Karl William Kapp (October 27, 1910 – April 4, 1976) was a German-American economist and professor of economics at the City University of New York and later the University of Basel. Kapp's main contribution was the development of a theory of social costs that captures urgent socio-ecological problems and proposes preventative policies based on the precautionary principle. His theory is in the tradition of various heterodox economic paradigms, such as ecological economics, Marxian economics, social economics, and institutional economics. As such, Kapp's theory of social costs was an ongoing debate with neoclassical economics and the rise of neoliberalism. He was an opponent of the compartmentalisation of knowledge and championed, instead, the integration and humanization of the social sciences. He is regarded as a foundational thinker in the development of social ecological economics.

== Biography ==
Kapp was born in Königsberg in 1910 as son of August Wilhelm Kapp, who was a teacher of physics. In secondary school at the Hufengymnasium one of his teachers was the poet Ernst Wiechert End 1920s he started studying law and economics at the universities in Berlin and Königsberg. He continued his studies in London and at the Geneva Graduate Institute in Switzerland, where in 1936 he received a Ph.D. in economics with his dissertation "Planwirtschaft und Aussenhandel".

In Geneva Kapp had met the people of the Frankfurt School, who emigrated to the US and settled as Institute for Social Research at the Columbia University, New York City. In 1937 they granted Kapp a scholarship.
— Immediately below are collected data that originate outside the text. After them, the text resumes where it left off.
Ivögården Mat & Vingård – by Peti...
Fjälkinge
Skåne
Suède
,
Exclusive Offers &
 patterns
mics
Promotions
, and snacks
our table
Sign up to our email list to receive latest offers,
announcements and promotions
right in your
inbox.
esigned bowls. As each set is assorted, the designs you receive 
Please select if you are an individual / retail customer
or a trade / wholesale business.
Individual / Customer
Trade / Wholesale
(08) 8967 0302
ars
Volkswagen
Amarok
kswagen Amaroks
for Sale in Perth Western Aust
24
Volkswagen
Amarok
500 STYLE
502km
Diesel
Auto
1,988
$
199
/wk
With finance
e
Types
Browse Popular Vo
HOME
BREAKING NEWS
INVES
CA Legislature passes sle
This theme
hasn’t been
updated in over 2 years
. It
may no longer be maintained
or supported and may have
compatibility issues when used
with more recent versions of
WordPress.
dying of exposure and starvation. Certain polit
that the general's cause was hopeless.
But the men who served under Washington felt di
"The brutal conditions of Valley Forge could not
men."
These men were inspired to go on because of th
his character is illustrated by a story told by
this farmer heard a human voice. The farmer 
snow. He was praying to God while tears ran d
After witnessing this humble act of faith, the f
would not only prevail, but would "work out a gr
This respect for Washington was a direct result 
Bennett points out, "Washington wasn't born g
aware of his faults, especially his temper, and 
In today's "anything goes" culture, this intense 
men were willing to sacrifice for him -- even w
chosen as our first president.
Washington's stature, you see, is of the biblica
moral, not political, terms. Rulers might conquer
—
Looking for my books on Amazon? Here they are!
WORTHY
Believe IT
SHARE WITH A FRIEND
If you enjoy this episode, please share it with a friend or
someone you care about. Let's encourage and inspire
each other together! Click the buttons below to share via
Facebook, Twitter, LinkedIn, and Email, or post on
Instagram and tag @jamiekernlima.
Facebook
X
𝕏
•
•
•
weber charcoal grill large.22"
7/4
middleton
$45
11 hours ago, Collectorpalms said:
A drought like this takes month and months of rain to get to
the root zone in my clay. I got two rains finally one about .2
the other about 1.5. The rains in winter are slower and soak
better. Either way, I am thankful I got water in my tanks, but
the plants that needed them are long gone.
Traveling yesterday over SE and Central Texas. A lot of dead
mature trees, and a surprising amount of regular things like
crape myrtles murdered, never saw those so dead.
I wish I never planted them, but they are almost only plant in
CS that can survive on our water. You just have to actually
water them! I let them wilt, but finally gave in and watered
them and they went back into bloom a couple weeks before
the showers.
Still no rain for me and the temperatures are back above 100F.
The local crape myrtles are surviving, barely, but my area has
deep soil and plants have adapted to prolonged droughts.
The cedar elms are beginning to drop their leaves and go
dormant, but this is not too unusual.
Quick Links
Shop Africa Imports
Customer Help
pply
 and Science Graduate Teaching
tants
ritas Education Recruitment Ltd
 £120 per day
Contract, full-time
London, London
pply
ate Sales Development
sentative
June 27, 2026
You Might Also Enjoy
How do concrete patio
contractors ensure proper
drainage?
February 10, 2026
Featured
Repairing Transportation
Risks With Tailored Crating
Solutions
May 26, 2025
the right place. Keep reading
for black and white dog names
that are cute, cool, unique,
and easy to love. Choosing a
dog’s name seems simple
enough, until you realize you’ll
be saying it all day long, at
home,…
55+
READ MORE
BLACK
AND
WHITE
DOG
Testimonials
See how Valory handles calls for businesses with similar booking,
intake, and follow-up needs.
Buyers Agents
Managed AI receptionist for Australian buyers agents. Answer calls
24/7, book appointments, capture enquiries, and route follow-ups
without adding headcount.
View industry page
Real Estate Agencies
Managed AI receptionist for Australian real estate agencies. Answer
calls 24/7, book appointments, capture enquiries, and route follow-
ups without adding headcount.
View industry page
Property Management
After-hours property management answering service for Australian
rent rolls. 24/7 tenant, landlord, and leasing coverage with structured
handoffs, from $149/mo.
From 1938 to 1945 he was an instructor in economics at the New York University and Columbia University in New York. From 1945 to 1950 he was assistant professor of economics at the Wesleyan University in Middleton, Connecticut.

From 1950 to 1965 he was a professor of economics at the University of the City of New York. He was among the first members of the Association for Evolutionary Economics (AFEE). In 1965 he returned to Switzerland and was professor of economics at the University of Basel until 1976. In that time he was also a visiting professor at the Ecole Pratique des Hautes Etudes, Sorbonne, Paris.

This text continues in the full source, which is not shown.